Provided data Block Start

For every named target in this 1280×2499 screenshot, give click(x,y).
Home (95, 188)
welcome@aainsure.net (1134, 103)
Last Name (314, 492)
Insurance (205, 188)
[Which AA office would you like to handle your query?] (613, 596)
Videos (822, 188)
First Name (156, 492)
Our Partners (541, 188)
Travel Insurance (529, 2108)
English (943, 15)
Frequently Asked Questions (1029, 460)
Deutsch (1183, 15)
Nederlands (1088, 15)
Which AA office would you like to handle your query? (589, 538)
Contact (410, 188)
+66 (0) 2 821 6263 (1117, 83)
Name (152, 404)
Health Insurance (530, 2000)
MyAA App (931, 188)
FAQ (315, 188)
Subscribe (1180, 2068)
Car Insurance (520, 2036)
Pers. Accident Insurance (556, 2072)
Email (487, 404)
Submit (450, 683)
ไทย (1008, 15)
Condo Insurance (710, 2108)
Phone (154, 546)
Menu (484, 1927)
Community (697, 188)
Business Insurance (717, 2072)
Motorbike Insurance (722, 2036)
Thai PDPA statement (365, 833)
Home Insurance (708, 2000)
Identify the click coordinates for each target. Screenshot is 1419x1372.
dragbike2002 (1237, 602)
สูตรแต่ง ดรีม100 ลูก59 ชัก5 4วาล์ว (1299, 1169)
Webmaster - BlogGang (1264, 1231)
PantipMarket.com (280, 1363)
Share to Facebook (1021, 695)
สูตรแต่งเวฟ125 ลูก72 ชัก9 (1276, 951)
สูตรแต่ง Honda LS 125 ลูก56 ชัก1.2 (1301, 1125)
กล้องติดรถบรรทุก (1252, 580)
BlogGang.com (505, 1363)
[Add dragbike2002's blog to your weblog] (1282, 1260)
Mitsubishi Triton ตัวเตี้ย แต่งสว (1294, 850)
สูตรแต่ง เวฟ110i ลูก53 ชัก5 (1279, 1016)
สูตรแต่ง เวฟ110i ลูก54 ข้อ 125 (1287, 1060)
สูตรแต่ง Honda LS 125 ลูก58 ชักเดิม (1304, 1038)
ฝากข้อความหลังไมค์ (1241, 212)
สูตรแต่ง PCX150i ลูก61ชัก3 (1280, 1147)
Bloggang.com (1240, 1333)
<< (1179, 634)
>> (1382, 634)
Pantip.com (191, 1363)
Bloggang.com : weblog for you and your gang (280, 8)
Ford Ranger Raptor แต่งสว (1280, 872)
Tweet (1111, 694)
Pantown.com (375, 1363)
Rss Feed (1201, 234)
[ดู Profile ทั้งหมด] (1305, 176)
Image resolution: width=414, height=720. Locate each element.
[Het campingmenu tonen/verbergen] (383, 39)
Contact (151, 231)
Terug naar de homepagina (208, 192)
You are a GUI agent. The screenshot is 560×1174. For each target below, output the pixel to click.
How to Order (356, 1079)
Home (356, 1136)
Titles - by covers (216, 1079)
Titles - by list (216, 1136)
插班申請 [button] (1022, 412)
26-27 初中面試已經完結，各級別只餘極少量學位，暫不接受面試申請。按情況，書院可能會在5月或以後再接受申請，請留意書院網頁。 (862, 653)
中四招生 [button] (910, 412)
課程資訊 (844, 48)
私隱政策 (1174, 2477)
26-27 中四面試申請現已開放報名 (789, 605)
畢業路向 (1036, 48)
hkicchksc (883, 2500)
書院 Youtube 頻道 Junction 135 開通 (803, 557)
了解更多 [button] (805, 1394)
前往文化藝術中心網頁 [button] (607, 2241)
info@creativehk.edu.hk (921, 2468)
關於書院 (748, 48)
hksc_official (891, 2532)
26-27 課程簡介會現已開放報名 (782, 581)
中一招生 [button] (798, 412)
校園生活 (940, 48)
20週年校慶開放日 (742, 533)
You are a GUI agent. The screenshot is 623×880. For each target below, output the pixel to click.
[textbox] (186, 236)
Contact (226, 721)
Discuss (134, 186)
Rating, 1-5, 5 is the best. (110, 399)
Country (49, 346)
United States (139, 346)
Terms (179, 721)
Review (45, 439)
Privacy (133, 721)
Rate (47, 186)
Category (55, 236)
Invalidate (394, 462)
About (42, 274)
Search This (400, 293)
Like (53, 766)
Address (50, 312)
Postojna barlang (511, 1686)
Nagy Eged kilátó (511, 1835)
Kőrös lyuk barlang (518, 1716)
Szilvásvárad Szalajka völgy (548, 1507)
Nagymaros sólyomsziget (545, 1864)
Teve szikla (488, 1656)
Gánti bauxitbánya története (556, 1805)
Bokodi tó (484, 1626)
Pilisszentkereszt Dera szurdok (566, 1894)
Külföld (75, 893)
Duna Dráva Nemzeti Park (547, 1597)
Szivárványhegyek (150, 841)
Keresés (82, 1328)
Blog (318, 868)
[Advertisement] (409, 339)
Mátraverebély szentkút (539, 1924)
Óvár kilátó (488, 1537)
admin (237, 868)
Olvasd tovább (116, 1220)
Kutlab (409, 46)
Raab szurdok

Provided data Block End

§ Problem description
Start from the line that holds "Szilvásvárad Szalajka völgy (548, 1507)" and print each line to the end of the records exactly, leaving out everything before it.

§ Result
Szilvásvárad Szalajka völgy (548, 1507)
Nagymaros sólyomsziget (545, 1864)
Teve szikla (488, 1656)
Gánti bauxitbánya története (556, 1805)
Bokodi tó (484, 1626)
Pilisszentkereszt Dera szurdok (566, 1894)
Külföld (75, 893)
Duna Dráva Nemzeti Park (547, 1597)
Szivárványhegyek (150, 841)
Keresés (82, 1328)
Blog (318, 868)
[Advertisement] (409, 339)
Mátraverebély szentkút (539, 1924)
Óvár kilátó (488, 1537)
admin (237, 868)
Olvasd tovább (116, 1220)
Kutlab (409, 46)
Raab szurdok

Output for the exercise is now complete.